Enjoying a spot of fishing is one of those activities many of us enjoy. But fishing and all the paraphernalia associated with it has a few dangers for our pets, as Ollie’s tale shows…
Ollie is an elderly Golden Retriever who loves her walks on the beach with her owner. In typical Retriever fashion, she is a little food obsessed and despite being old enough to know better has a tendency to eat first and think later!
One day last summer while out on the beach, Ollie decided to check out the neighbour's brand new Kontiki. A few hooks had yet to be attached to the line, and were baited with some tempting Tuatua. Much to her owner’s (and the neighbour's!) horror, within seconds a hook had been swallowed, and Ollie’s teeth had cut through the line. The hook was gone from sight!
Ollie’s owner did the right thing and contacted us for advice right away. As Ollie was feeling ok, and showing no ill effects from her shellfish snack she was booked for an x-ray the following day. The x-ray confirmed she had swallowed the hook, and it was in the region of her stomach. Ollie continued to be bright and happy, so a technique was used to encourage the hook to move through and hopefully out the other end! But 24 hours later an x-ray confirmed the hook was stuck fast in the same region. Surgery was unavoidable, and so poor old Ollie had to go through major surgery to have the offending hook removed from her stomach. The good news is that she went on to make a full recovery. No guarantees that Ollie has learnt the error of her ways, but her owner is very aware of the dangers of fish hooks!
So a few points to finish with;
If your dog or cat swallows a fish hook and the line is still attached, no matter how tempting it is DO NOT PULL ON THE LINE!!!!! This will cause the hook to become deeply imbedded and lead to further difficulties with removal. Ensure the trailing line is out of the way (tucking it into a collar for example), and contact your Vet as soon as possible.

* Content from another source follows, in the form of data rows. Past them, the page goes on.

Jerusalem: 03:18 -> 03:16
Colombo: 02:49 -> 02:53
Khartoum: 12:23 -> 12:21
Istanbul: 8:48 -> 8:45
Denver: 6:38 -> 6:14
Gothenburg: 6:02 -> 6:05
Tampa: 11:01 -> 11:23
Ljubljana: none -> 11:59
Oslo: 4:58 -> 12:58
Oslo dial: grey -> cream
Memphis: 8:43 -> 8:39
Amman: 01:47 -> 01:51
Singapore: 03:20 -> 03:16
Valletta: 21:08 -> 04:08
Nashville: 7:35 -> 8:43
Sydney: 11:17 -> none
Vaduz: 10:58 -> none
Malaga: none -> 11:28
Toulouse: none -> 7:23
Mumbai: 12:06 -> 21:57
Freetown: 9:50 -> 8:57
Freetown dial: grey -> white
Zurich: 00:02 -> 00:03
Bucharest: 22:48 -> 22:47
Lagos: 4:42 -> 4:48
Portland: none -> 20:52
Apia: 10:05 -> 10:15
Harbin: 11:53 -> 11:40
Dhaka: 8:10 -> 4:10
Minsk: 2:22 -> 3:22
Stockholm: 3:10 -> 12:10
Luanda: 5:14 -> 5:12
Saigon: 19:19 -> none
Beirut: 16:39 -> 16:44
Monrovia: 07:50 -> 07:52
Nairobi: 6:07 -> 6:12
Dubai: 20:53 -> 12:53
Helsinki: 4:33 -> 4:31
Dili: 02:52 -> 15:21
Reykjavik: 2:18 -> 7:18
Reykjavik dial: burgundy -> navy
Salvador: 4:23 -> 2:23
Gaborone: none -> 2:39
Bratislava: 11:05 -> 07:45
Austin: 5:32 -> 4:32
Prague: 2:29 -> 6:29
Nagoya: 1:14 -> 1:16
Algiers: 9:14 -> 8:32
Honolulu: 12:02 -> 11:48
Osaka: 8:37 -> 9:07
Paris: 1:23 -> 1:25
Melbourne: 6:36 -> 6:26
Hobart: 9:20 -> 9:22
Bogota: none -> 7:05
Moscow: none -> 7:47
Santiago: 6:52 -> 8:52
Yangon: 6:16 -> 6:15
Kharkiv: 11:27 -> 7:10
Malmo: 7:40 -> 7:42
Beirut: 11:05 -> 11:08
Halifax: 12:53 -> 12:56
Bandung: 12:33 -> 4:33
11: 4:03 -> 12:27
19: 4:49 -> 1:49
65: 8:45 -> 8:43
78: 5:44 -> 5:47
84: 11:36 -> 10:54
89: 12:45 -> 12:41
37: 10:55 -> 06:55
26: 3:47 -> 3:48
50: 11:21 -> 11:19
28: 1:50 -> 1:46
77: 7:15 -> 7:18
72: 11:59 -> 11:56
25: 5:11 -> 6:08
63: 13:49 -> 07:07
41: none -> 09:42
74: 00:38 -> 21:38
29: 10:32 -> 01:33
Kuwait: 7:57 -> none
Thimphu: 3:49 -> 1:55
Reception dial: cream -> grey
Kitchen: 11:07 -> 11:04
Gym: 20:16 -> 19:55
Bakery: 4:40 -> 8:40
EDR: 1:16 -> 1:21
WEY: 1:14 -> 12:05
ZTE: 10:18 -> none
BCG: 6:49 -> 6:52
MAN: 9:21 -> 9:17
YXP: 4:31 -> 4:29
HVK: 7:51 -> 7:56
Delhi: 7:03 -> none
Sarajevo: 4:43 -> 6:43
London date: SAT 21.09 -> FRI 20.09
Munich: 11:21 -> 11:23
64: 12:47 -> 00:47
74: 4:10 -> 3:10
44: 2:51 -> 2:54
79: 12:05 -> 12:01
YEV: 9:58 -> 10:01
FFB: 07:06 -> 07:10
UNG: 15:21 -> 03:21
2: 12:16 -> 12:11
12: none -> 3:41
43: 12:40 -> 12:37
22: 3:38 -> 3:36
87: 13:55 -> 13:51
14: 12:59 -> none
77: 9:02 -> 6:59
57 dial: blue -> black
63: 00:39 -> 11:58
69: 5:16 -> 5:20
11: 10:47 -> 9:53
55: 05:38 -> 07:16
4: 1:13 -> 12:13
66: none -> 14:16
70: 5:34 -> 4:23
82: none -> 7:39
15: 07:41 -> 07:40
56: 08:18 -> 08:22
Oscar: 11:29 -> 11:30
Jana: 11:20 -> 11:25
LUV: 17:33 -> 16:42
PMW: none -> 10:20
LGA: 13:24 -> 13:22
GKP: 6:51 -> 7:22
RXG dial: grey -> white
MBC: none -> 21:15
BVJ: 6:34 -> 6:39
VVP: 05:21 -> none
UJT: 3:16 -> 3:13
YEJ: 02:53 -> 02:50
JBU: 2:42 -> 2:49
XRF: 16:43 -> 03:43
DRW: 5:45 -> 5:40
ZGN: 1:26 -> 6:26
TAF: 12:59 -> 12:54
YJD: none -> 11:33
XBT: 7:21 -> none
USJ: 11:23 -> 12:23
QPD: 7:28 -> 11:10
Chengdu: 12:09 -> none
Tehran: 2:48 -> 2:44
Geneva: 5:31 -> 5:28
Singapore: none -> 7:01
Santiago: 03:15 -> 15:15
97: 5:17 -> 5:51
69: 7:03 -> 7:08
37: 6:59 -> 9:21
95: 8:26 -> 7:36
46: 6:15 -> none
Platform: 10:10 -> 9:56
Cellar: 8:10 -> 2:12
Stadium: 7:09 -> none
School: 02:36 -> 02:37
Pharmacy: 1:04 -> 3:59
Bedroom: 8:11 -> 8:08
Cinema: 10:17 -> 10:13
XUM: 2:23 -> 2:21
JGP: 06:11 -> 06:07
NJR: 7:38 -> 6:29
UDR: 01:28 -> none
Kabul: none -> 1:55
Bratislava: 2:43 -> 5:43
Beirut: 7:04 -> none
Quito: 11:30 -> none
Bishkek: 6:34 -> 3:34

Be aware of fishing rods and lines on the beach, particularly in the evenings or early mornings. The smell of fish and bait will lure in most dogs for a sniff, so keeping them on a lead is a sensible precaution.
When preparing for a day out fishing, or cleaning the gear after your return home keep in mind that the fishy odours can attract your pets. We frequently see cats with a fish hook in the mouth after rubbing up against and sniffing a fishing line.
Many thanks to Ollie’s owner who allowed us to share her tale, in the hope of preventing further fishy mishaps!